The standard medical approach to these problems hasn’t changed in many years. The first step is to rule out disease: Is there untreated pain from a bladder infection, pneumonia, or constipation? A rapid change in behavior might be caused by delirium, which would be marked by acute onset, waxing and waning symptoms, inattention, confusion, and change in level of awareness (too agitated or too sedated). Delirium is different from dementia. It is not a disease but a set of symptoms, a syndrome marked by confusion and inattention that is a medical emergency and is more common in people with dementia. The evaluation should be completed immediately, since mortality from delirium can be up to 65 percent.

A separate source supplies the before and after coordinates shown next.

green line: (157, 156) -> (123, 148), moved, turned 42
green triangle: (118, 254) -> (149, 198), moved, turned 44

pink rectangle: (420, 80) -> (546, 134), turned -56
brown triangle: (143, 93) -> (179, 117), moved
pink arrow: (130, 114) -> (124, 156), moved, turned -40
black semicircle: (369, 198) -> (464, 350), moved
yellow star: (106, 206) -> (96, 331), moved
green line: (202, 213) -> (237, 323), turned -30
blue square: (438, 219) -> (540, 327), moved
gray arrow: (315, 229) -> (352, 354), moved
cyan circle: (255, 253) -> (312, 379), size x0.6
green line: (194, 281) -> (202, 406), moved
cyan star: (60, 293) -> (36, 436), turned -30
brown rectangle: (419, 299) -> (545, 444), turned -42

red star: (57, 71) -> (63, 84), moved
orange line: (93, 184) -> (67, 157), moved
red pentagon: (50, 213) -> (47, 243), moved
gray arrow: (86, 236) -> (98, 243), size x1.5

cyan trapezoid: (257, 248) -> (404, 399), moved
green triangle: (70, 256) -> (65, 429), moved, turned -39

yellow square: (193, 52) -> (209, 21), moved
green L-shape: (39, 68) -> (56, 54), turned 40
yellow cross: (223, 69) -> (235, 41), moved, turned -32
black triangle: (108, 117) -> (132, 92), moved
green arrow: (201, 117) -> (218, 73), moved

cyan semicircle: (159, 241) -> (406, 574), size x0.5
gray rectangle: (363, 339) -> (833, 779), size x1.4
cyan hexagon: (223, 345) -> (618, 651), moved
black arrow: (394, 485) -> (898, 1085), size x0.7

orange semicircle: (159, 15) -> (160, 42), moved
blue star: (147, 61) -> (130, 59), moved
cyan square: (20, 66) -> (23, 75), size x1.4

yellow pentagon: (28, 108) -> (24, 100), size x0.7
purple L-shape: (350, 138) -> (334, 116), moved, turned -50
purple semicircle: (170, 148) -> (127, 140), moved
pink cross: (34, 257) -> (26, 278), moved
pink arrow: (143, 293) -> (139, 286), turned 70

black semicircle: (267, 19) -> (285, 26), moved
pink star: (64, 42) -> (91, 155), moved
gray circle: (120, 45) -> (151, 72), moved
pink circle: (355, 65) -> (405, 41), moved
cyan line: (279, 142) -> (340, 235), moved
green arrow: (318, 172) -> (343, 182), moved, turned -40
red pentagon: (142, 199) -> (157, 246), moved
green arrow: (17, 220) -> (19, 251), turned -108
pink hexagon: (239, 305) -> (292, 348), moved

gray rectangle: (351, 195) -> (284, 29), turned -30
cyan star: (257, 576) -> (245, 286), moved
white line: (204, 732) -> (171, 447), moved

There are no approved medications for the behavioral symptoms of dementia. The anticholinesterase inhibitors donepezil (Aricept), memantine (Namenda), and rivastigmine (Exelon) may help with delusions and behavior in a few people. However, these drugs will not reverse delirium. Most times, they will not stop an aggressive male patient from slamming his caregiver against the wall or keep an elder woman from repeatedly giving her caregivers the slip. They may decrease irritability and some aggression in 10 percent to 30 percent of those treated.
In unresponsive cases, after behavioral interventions and needs are addressed, it makes sense to discuss the risks and benefits of medication in treating behavioral issues. In my experience, there is a role for powerful medications such as antipsychotics or mood stabilizers such as Depakote. Telling families that “nothing can be done” is not only untrue, it’s also inhumane.